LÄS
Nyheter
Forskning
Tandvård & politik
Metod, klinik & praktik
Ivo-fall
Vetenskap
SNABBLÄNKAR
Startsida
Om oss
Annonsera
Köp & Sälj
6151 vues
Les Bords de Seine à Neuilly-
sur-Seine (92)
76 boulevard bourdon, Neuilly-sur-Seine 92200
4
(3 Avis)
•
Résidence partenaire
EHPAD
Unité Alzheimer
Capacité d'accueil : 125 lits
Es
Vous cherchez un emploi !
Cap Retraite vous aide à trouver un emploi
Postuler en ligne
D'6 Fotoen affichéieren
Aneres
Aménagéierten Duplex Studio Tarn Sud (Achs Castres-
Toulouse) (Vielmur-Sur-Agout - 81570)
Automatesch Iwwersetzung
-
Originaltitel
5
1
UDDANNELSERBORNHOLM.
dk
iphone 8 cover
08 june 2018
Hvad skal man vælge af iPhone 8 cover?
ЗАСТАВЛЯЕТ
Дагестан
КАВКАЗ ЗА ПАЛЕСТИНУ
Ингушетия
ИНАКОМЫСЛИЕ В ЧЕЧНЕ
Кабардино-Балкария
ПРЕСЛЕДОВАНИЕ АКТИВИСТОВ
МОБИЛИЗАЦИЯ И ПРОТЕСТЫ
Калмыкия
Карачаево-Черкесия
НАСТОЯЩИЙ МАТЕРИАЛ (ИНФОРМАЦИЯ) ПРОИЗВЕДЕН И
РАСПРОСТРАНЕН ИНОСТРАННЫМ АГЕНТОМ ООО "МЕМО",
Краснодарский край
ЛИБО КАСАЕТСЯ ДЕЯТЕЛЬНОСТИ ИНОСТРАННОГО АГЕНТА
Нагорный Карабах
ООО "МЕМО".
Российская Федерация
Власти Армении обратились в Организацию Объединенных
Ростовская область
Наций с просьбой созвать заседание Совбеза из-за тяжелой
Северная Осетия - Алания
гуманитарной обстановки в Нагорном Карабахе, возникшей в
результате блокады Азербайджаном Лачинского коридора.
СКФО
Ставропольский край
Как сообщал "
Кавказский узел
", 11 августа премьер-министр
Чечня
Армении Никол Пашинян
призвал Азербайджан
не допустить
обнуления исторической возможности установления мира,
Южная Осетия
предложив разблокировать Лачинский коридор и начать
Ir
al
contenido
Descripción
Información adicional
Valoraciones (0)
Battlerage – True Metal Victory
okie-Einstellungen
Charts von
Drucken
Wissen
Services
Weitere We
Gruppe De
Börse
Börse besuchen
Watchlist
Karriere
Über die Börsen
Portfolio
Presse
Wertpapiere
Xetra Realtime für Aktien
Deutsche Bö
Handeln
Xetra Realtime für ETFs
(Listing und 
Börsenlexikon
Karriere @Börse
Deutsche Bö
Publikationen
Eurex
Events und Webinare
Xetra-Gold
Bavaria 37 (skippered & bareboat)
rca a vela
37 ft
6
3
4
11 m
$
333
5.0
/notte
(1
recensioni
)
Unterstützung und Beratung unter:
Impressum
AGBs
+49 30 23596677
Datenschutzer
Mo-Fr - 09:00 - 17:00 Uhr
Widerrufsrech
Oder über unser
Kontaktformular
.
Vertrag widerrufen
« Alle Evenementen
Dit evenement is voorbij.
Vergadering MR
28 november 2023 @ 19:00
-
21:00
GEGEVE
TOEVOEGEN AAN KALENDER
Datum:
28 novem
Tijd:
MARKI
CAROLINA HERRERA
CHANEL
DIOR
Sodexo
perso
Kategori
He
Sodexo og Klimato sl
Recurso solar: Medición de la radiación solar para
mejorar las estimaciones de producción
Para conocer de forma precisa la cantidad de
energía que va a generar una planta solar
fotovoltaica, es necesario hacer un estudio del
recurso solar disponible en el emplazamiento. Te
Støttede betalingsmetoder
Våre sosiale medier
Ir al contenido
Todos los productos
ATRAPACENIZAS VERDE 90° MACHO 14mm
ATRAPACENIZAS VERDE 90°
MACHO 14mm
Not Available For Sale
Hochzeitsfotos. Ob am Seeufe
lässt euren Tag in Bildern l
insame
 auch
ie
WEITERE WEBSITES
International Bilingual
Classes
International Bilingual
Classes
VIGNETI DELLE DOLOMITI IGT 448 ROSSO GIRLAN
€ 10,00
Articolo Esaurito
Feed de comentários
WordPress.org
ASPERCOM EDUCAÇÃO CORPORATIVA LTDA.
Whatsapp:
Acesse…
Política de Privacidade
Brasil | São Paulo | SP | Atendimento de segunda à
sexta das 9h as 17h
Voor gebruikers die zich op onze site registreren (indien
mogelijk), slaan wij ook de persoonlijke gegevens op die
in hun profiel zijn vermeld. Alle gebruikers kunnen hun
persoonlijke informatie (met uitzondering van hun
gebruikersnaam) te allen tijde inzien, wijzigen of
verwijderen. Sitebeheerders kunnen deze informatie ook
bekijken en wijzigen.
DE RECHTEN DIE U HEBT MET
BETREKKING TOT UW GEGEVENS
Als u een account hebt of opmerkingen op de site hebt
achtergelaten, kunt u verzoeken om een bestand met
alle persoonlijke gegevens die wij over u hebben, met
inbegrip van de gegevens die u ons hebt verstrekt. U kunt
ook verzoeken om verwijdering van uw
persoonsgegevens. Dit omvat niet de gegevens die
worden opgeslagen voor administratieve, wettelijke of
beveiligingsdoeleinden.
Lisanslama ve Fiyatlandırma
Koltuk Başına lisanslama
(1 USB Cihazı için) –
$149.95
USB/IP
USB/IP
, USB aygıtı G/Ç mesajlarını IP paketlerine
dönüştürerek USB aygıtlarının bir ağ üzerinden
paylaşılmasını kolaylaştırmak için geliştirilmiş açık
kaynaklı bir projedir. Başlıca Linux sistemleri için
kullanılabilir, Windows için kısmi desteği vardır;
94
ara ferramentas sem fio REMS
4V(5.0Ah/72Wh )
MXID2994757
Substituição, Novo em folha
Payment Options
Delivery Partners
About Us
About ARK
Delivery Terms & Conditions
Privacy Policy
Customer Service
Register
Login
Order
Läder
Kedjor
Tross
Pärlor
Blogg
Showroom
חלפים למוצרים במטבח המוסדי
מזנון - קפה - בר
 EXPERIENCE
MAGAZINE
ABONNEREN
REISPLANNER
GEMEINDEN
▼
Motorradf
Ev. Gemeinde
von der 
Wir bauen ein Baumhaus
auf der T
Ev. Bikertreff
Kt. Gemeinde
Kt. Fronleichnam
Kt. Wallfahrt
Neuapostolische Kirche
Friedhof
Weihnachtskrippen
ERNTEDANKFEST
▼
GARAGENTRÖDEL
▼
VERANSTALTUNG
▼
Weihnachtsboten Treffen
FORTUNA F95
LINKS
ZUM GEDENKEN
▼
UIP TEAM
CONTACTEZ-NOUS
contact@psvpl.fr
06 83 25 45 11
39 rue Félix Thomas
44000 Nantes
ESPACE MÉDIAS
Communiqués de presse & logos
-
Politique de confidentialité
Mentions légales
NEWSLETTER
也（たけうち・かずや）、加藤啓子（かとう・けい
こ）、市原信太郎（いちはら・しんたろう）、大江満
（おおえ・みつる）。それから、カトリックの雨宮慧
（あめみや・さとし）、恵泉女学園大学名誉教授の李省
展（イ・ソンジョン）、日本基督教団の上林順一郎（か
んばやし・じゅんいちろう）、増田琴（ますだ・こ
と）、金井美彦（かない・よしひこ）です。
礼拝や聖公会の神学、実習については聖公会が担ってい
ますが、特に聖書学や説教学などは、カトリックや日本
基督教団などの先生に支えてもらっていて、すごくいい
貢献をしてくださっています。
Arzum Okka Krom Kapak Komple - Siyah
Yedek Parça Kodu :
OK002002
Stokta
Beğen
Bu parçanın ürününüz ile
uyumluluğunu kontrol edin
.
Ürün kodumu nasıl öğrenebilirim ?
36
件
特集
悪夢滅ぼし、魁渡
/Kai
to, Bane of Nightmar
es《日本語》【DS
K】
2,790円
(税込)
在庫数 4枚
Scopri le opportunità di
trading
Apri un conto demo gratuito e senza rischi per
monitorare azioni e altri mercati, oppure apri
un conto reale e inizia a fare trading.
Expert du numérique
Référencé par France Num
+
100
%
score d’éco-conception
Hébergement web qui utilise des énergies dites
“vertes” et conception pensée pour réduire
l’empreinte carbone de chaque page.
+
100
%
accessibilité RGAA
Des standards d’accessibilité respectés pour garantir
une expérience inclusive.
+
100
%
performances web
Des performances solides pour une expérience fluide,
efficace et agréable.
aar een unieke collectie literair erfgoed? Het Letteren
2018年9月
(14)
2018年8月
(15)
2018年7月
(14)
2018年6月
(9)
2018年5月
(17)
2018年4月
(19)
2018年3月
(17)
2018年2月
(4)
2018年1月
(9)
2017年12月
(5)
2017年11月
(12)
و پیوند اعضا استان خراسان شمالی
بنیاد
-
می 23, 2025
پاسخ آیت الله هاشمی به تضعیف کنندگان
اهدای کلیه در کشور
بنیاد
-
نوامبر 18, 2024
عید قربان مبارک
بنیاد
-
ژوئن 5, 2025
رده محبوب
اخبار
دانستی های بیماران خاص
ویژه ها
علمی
☆ ☆ ☆ ☆
**What the exercise asks**
Beginning at the line with "BETREKKING TOT UW GEGEVENS" and ending at the line with "persoonsgegevens. Dit omvat", reproduce each line of the data above exactly, and add no other lines.

**The completed task**
BETREKKING TOT UW GEGEVENS
Als u een account hebt of opmerkingen op de site hebt
achtergelaten, kunt u verzoeken om een bestand met
alle persoonlijke gegevens die wij over u hebben, met
inbegrip van de gegevens die u ons hebt verstrekt. U kunt
ook verzoeken om verwijdering van uw
persoonsgegevens. Dit omvat niet de gegevens die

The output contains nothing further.